• **EXERCISE REQUIREMENTS**: Only the number is wanted: how many lines of these entries contain the word "раза"?
------ INPUT MATERIAL ------
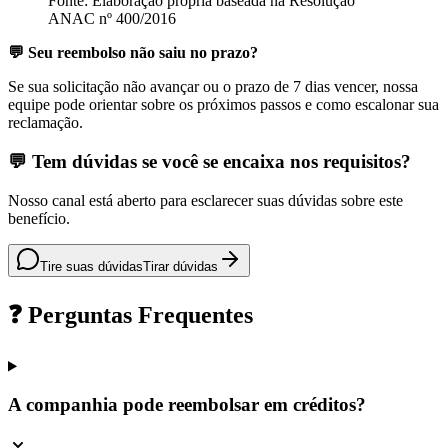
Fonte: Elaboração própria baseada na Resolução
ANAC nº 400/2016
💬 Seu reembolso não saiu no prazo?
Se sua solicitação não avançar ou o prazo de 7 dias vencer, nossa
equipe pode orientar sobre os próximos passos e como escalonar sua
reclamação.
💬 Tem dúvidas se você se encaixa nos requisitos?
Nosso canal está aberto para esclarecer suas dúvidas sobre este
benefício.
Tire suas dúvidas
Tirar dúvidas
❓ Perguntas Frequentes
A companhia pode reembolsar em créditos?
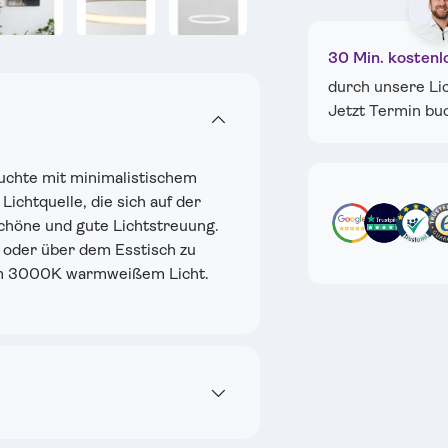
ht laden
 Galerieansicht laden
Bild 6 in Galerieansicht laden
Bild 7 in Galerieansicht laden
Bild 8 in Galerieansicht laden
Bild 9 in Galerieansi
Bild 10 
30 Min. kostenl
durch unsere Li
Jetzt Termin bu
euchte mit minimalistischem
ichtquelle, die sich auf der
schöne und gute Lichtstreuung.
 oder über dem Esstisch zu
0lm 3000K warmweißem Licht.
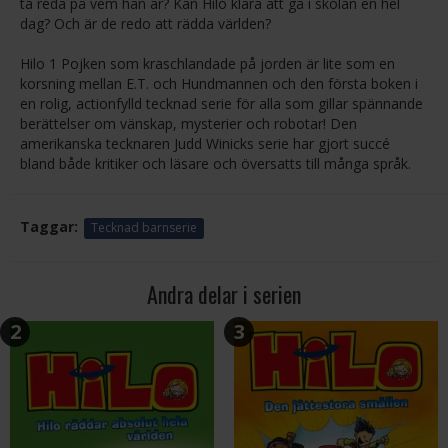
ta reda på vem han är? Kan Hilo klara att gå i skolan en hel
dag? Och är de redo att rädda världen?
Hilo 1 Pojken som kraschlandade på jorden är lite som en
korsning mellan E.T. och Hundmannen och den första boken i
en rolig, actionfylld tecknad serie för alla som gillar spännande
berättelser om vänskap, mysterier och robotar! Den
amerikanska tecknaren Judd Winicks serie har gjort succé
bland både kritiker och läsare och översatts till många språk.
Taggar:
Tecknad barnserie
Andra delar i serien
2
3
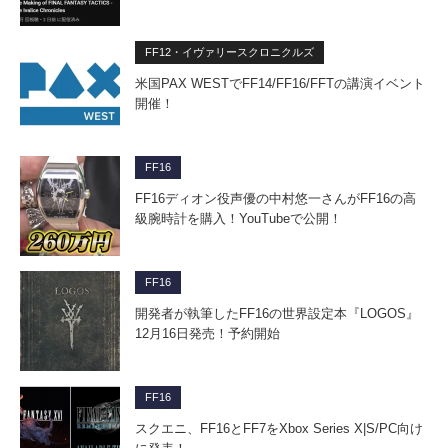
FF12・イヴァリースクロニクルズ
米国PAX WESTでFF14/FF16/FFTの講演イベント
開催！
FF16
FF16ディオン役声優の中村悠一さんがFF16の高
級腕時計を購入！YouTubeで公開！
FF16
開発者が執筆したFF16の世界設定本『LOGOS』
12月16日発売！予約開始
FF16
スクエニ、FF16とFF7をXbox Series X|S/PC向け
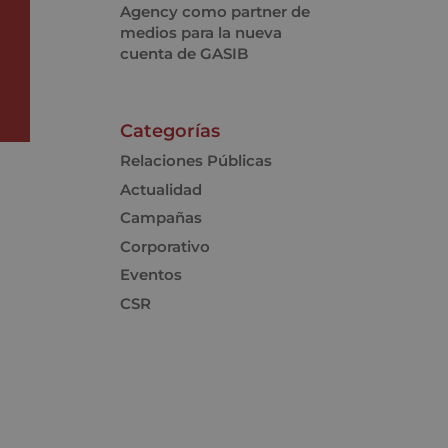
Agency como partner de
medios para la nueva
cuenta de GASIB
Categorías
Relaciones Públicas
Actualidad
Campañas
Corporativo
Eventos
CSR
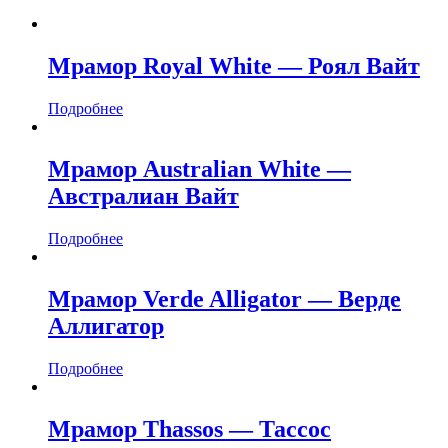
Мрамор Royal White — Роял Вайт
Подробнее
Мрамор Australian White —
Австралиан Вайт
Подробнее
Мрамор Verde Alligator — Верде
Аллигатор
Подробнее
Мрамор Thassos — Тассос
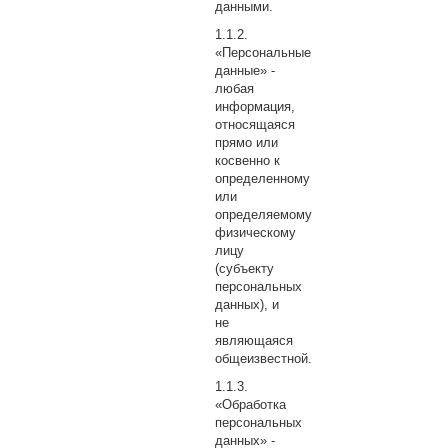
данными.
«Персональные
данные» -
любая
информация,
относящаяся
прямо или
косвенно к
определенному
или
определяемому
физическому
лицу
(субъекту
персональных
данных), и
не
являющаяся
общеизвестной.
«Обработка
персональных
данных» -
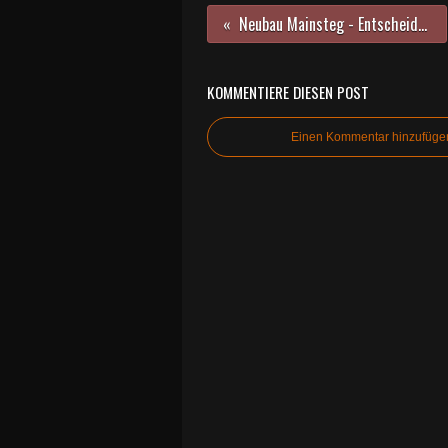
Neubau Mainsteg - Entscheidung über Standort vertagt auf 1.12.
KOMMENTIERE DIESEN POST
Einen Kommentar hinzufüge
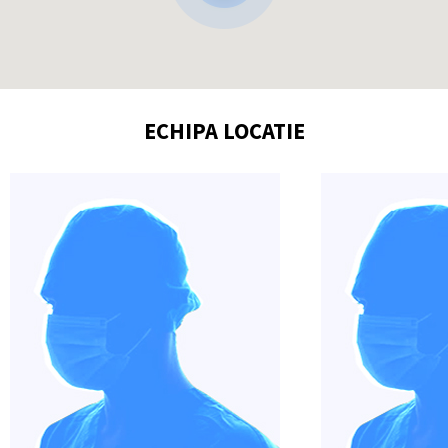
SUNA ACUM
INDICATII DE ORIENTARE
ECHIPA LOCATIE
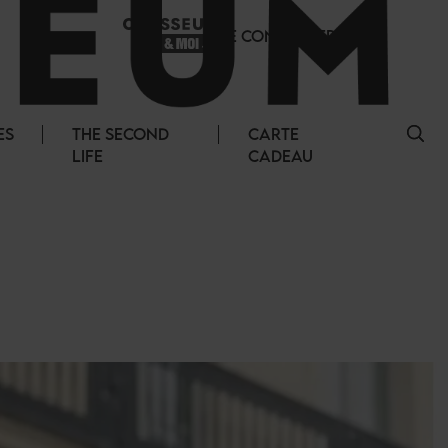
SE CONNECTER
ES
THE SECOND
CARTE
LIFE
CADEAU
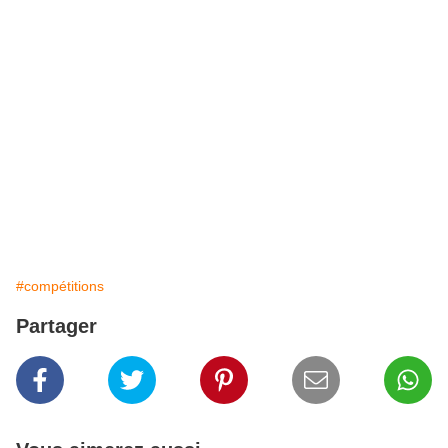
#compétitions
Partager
------
------ INPUT MATERIAL ------
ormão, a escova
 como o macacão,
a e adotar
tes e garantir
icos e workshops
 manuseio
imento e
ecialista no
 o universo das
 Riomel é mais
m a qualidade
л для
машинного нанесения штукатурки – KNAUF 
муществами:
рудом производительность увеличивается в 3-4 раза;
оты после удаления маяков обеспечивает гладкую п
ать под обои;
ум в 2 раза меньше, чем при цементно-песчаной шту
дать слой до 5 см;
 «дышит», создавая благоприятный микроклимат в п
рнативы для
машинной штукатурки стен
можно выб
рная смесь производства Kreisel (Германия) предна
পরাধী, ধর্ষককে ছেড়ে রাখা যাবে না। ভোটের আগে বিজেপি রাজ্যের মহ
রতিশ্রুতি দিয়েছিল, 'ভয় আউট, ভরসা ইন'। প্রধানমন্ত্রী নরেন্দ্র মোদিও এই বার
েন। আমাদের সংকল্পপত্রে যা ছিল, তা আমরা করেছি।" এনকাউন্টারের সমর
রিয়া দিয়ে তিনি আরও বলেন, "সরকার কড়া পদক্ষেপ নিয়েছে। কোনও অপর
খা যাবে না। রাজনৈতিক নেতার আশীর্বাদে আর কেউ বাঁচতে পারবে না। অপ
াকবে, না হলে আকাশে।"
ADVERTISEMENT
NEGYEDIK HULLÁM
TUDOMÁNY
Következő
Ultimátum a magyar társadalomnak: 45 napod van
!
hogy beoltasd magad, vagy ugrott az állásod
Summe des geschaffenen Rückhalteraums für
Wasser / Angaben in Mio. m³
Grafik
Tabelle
------
• **SOLUTION TO THIS TASK**: 2